Response 2

In Flannery O’ Connor’s, “The Life You Save May Be Your Own,” we meet the character Tom T. Shiftlet, a brimming example of someone who was raised in the “old order” and has to make the transition/change into the “new order.” In particular, we see a man who is really struggling with the culture of the “new order.” There are multiple incidences in the story in which Shiftlet reminisces about the days of old, and their superiority over the “new order.” Shiftlet’s resentment of the present, and change in culture is revealed when O’Connor tells us, “…he had fought and bled in the Arm Service of his country and visited every foreign land and that everywhere he had seen people that didn’t care if they did a thing one way or another. He said he hadn’t been raised thataway.” The condition of living in this particular post WWII short story is really more concurrent with how those would have lived in the “old order” (a rural shack/farm). This shows not just Shiftlet’s inability to change with the times, but really all of the characters’ unwillingness. This living condition makes it seem like the new culture in the U.S. has really forgotten about these particular character, and the old order altogether. Shiftlet’s role as a wanderer/(hitchhiker?)/(con man?) shows the despair/loneliness of someone who is struggling with the change form the old order to the new. Shiftlet actually reminds of the main character from Jack Kerouac’s On the Road. Both characters are WWII vets and wanderers that move from place to place in a “new order” that has no place for them.

 

One concept that we have been discussing this semester is not looking for the black and white “answer” in every reading, and extending that concept from class room, every day life situations. This concept is concurrent with the idea of looking at history/life as always in “moments of flux.” However, it is our very nature to look at the world or a piece of literature, and want to categorize it, so we think we have answers about aspects of life that we do not quite understand. This is particularly true in the way we look at our history. Many of us came in to this class with my own preconceived myths regarding the cold war.

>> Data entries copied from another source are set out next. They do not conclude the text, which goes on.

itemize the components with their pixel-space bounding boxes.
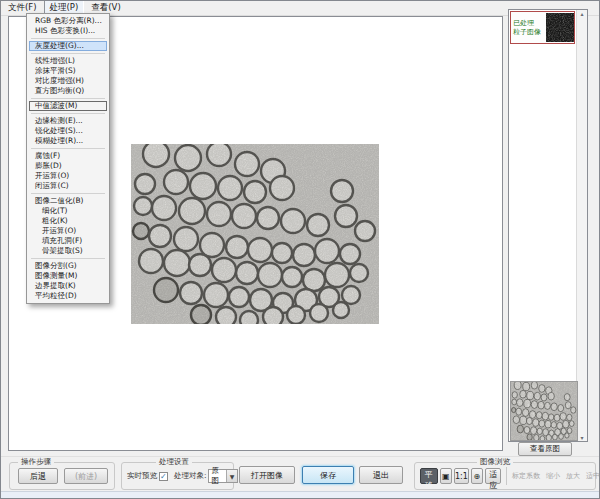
target-select-value: 原图 bbox=[209, 466, 226, 486]
menu-item-13[interactable]: 锐化处理(S)... bbox=[27, 126, 109, 136]
process-menu-dropdown: RGB 色彩分离(R)...HIS 色彩变换(I)...灰度处理(G)...线性… bbox=[26, 13, 110, 304]
menu-item-12[interactable]: 边缘检测(E)... bbox=[27, 116, 109, 126]
back-button[interactable]: 后退 bbox=[18, 468, 58, 484]
result-item-line1: 已处理 bbox=[513, 19, 546, 28]
menu-separator bbox=[31, 148, 105, 149]
menu-item-22[interactable]: 细化(T) bbox=[27, 206, 109, 216]
menu-item-24[interactable]: 开运算(O) bbox=[27, 226, 109, 236]
live-preview-label: 实时预览 bbox=[127, 471, 157, 481]
menu-item-5[interactable]: 线性增强(L) bbox=[27, 56, 109, 66]
view-disabled-label-0: 标定系数 bbox=[512, 471, 540, 481]
menu-item-8[interactable]: 直方图均衡(Q) bbox=[27, 86, 109, 96]
menu-item-18[interactable]: 开运算(O) bbox=[27, 171, 109, 181]
menu-item-31[interactable]: 平均粒径(D) bbox=[27, 291, 109, 301]
menu-separator bbox=[31, 193, 105, 194]
menu-item-29[interactable]: 图像测量(M) bbox=[27, 271, 109, 281]
menu-item-25[interactable]: 填充孔洞(F) bbox=[27, 236, 109, 246]
live-preview-checkbox[interactable]: ✓ bbox=[159, 472, 168, 481]
scroll-down-icon[interactable]: ▾ bbox=[580, 434, 583, 441]
view-group: 图像浏览 平移 ▣ 1:1 ⊕ 适应 标定系数缩小放大适中 bbox=[414, 462, 596, 490]
forward-button[interactable]: (前进) bbox=[64, 468, 108, 484]
menu-separator bbox=[31, 38, 105, 39]
exit-button[interactable]: 退出 bbox=[359, 466, 403, 484]
pan-button[interactable]: 平移 bbox=[420, 468, 438, 484]
bottom-toolbar: 操作步骤 后退 (前进) 处理设置 实时预览 ✓ 处理对象: 原图 ▼ 打开图像… bbox=[1, 456, 599, 492]
save-button[interactable]: 保存 bbox=[302, 466, 354, 484]
menu-item-6[interactable]: 涂抹平滑(S) bbox=[27, 66, 109, 76]
menu-item-10[interactable]: 中值滤波(M) bbox=[29, 101, 107, 111]
em-noise-overlay bbox=[131, 144, 379, 324]
menu-item-3[interactable]: 灰度处理(G)... bbox=[29, 41, 107, 51]
menu-item-7[interactable]: 对比度增强(H) bbox=[27, 76, 109, 86]
zoom-icon[interactable]: ⊕ bbox=[471, 468, 483, 484]
menu-item-30[interactable]: 边界提取(K) bbox=[27, 281, 109, 291]
em-image-svg bbox=[131, 144, 379, 324]
fit-button[interactable]: 适应 bbox=[485, 468, 501, 484]
menu-separator bbox=[31, 113, 105, 114]
overview-thumbnail[interactable] bbox=[510, 381, 578, 441]
actual-size-button[interactable]: 1:1 bbox=[454, 468, 469, 484]
menu-item-26[interactable]: 骨架提取(S) bbox=[27, 246, 109, 256]
menu-item-16[interactable]: 腐蚀(F) bbox=[27, 151, 109, 161]
target-label: 处理对象: bbox=[174, 471, 207, 481]
em-image[interactable] bbox=[131, 144, 379, 324]
toolbar-divider bbox=[506, 467, 507, 485]
view-original-button[interactable]: 查看原图 bbox=[518, 442, 572, 456]
menu-item-19[interactable]: 闭运算(C) bbox=[27, 181, 109, 191]
menu-item-17[interactable]: 膨胀(D) bbox=[27, 161, 109, 171]
menu-separator bbox=[31, 53, 105, 54]
view-disabled-label-1: 缩小 bbox=[546, 471, 560, 481]
result-thumbnail bbox=[546, 13, 574, 42]
menu-item-1[interactable]: HIS 色彩变换(I)... bbox=[27, 26, 109, 36]
view-disabled-label-3: 适中 bbox=[586, 471, 600, 481]
target-select[interactable]: 原图 ▼ bbox=[208, 469, 238, 483]
settings-group: 处理设置 实时预览 ✓ 处理对象: 原图 ▼ bbox=[121, 462, 234, 490]
scroll-up-icon[interactable]: ▴ bbox=[580, 10, 583, 17]
thumbnail-panel: 已处理 粒子图像 ▴ ▾ bbox=[508, 9, 588, 442]
nav-group: 操作步骤 后退 (前进) bbox=[9, 462, 115, 490]
open-image-button[interactable]: 打开图像 bbox=[239, 466, 295, 484]
menu-item-23[interactable]: 粗化(K) bbox=[27, 216, 109, 226]
result-item-text: 已处理 粒子图像 bbox=[511, 19, 546, 37]
app-window: 文件(F) 处理(P) 查看(V) RGB 色彩分离(R)...HIS 色彩变换… bbox=[0, 0, 600, 499]
result-list-item-selected[interactable]: 已处理 粒子图像 bbox=[510, 11, 575, 44]
view-disabled-label-2: 放大 bbox=[566, 471, 580, 481]
menu-item-14[interactable]: 模糊处理(R)... bbox=[27, 136, 109, 146]
result-item-line2: 粒子图像 bbox=[513, 28, 546, 37]
grid-icon[interactable]: ▣ bbox=[440, 468, 452, 484]
status-strip bbox=[1, 491, 599, 499]
menu-separator bbox=[31, 98, 105, 99]
menu-separator bbox=[31, 258, 105, 259]
menu-item-28[interactable]: 图像分割(G) bbox=[27, 261, 109, 271]
combo-arrow-icon: ▼ bbox=[226, 470, 237, 482]
menu-item-0[interactable]: RGB 色彩分离(R)... bbox=[27, 16, 109, 26]
menu-item-21[interactable]: 图像二值化(B) bbox=[27, 196, 109, 206]
panel-scrollbar[interactable]: ▴ ▾ bbox=[576, 10, 587, 441]
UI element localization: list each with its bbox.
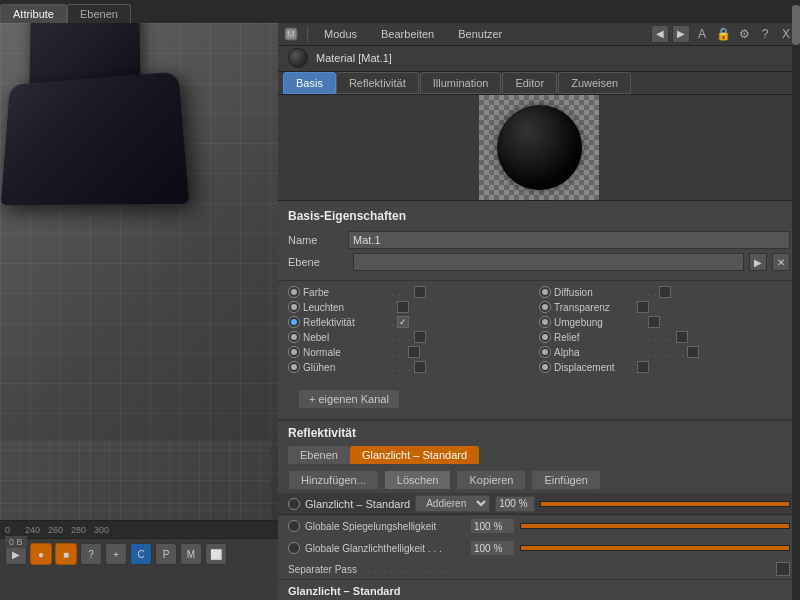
channel-radio-alpha[interactable]	[539, 346, 551, 358]
glob-pct-glanz[interactable]: 100 %	[470, 540, 515, 556]
tab-reflektivitat[interactable]: Reflektivität	[336, 72, 419, 94]
channel-radio-diffusion[interactable]	[539, 286, 551, 298]
svg-text:M: M	[287, 29, 295, 39]
ebene-input[interactable]	[353, 253, 744, 271]
btn-kopieren[interactable]: Kopieren	[456, 470, 526, 490]
toolbar-bearbeiten[interactable]: Bearbeiten	[373, 26, 442, 42]
layer-tab-ebenen[interactable]: Ebenen	[288, 446, 350, 464]
glob-radio-glanz[interactable]	[288, 542, 300, 554]
toolbar-icon-2[interactable]: 🔒	[714, 25, 732, 43]
sep-label: Separater Pass	[288, 564, 357, 575]
channel-check-transparenz[interactable]	[637, 301, 649, 313]
channel-relief: Relief . . . . . . .	[539, 331, 790, 343]
channel-radio-gluhen[interactable]	[288, 361, 300, 373]
channel-check-relief[interactable]	[676, 331, 688, 343]
vp-stop-btn[interactable]: ■	[55, 543, 77, 565]
channel-check-gluhen[interactable]	[414, 361, 426, 373]
channel-check-reflektivitat[interactable]: ✓	[397, 316, 409, 328]
toolbar-icon-3[interactable]: ⚙	[735, 25, 753, 43]
channel-radio-umgebung[interactable]	[539, 316, 551, 328]
btn-einfugen[interactable]: Einfügen	[531, 470, 600, 490]
glob-radio-spiegel[interactable]	[288, 520, 300, 532]
btn-loschen[interactable]: Löschen	[384, 470, 452, 490]
scroll-thumb[interactable]	[792, 23, 800, 45]
channel-name-gluhen: Glühen	[303, 362, 383, 373]
vp-btn-5[interactable]: M	[180, 543, 202, 565]
channel-check-normale[interactable]	[408, 346, 420, 358]
layer-pct-input[interactable]	[495, 496, 535, 512]
glob-pct-spiegel[interactable]: 100 %	[470, 518, 515, 534]
toolbar-benutzer[interactable]: Benutzer	[450, 26, 510, 42]
vp-btn-4[interactable]: P	[155, 543, 177, 565]
glob-row-spiegel: Globale Spiegelungshelligkeit 100 %	[278, 515, 800, 537]
reflektivitat-header: Reflektivität	[278, 421, 800, 443]
channels-grid: Farbe . . . . . Diffusion . . . . Leucht…	[278, 281, 800, 381]
own-channel-btn[interactable]: + eigenen Kanal	[298, 389, 400, 409]
channel-radio-normale[interactable]	[288, 346, 300, 358]
channel-radio-displacement[interactable]	[539, 361, 551, 373]
channel-radio-reflektivitat[interactable]	[288, 316, 300, 328]
channel-check-alpha[interactable]	[687, 346, 699, 358]
channel-check-leuchten[interactable]	[397, 301, 409, 313]
material-tab-bar: Basis Reflektivität Illumination Editor …	[278, 72, 800, 95]
ebene-btn-cross[interactable]: ✕	[772, 253, 790, 271]
channel-dots-farbe: . . . . .	[386, 287, 411, 298]
toolbar-icon-4[interactable]: ?	[756, 25, 774, 43]
tab-editor[interactable]: Editor	[502, 72, 557, 94]
channel-name-leuchten: Leuchten	[303, 302, 383, 313]
vp-record-btn[interactable]: ●	[30, 543, 52, 565]
channel-dots-normale: . . . .	[386, 347, 405, 358]
btn-hinzufugen[interactable]: Hinzufügen...	[288, 470, 379, 490]
layer-mode-select[interactable]: Addieren	[415, 495, 490, 512]
glob-slider-spiegel[interactable]	[520, 523, 790, 529]
channel-check-umgebung[interactable]	[648, 316, 660, 328]
channel-radio-nebel[interactable]	[288, 331, 300, 343]
toolbar-modus[interactable]: Modus	[316, 26, 365, 42]
material-icon: M	[283, 26, 299, 42]
toolbar-sep-1	[307, 26, 308, 42]
glob-slider-glanz[interactable]	[520, 545, 790, 551]
channel-check-displacement[interactable]	[637, 361, 649, 373]
channel-check-nebel[interactable]	[414, 331, 426, 343]
channel-displacement: Displacement	[539, 361, 790, 373]
channel-radio-transparenz[interactable]	[539, 301, 551, 313]
vp-btn-2[interactable]: +	[105, 543, 127, 565]
preview-area	[278, 95, 800, 201]
scrollbar[interactable]	[792, 23, 800, 600]
layer-percent	[495, 496, 535, 512]
ruler-mark: 240	[25, 525, 40, 535]
tab-zuweisen[interactable]: Zuweisen	[558, 72, 631, 94]
channel-radio-relief[interactable]	[539, 331, 551, 343]
channel-check-farbe[interactable]	[414, 286, 426, 298]
toolbar-right: ◀ ▶ A 🔒 ⚙ ? X	[651, 25, 795, 43]
ebene-btn-right[interactable]: ▶	[749, 253, 767, 271]
channel-check-diffusion[interactable]	[659, 286, 671, 298]
channel-name-transparenz: Transparenz	[554, 302, 634, 313]
properties-section: Basis-Eigenschaften Name Ebene ▶ ✕	[278, 201, 800, 281]
channel-radio-farbe[interactable]	[288, 286, 300, 298]
vp-btn-1[interactable]: ?	[80, 543, 102, 565]
channel-dots-reflektivitat: . .	[386, 317, 394, 328]
layer-actions: Hinzufügen... Löschen Kopieren Einfügen	[278, 467, 800, 493]
toolbar-icon-1[interactable]: A	[693, 25, 711, 43]
reflektivitat-section: Reflektivität Ebenen Glanzlicht – Standa…	[278, 420, 800, 600]
sep-check[interactable]	[776, 562, 790, 576]
nav-back-btn[interactable]: ◀	[651, 25, 669, 43]
layer-tab-glanz[interactable]: Glanzlicht – Standard	[350, 446, 479, 464]
vp-btn-3[interactable]: C	[130, 543, 152, 565]
channel-reflektivitat: Reflektivität . . ✓	[288, 316, 539, 328]
nav-forward-btn[interactable]: ▶	[672, 25, 690, 43]
channel-radio-leuchten[interactable]	[288, 301, 300, 313]
name-input[interactable]	[348, 231, 790, 249]
layer-slider[interactable]	[540, 501, 790, 507]
vp-btn-6[interactable]: ⬜	[205, 543, 227, 565]
tab-illumination[interactable]: Illumination	[420, 72, 502, 94]
channel-umgebung: Umgebung . .	[539, 316, 790, 328]
tab-ebenen[interactable]: Ebenen	[67, 4, 131, 23]
channel-name-diffusion: Diffusion	[554, 287, 634, 298]
layer-item-radio[interactable]	[288, 498, 300, 510]
tab-basis[interactable]: Basis	[283, 72, 336, 94]
tab-attribute[interactable]: Attribute	[0, 4, 67, 23]
chair-cushion	[1, 72, 189, 206]
glob-slider-fill-glanz	[521, 546, 789, 550]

When it comes to the cold war we want to look at it in a “good vs. evil/black and white” because it is easier for us to understand it that way. As we read in McMahon, the cold war was actually much more of a murky of a situation. Instead of the notion that the US were the good guys leading the world to freedom, and that the Russians wanted to destroy the world through communism, we see that both countries were just trying to lead the world in this “new order.” From situations like this it is easy to see how the gap between the constant flux nature of the world and the innate desire for humans to categorize (black and white/ bad vs. evil), gives way to historical discourse and myth. And in contrast, how pieces of non-bias literature can help us to understand these “moments of flux.”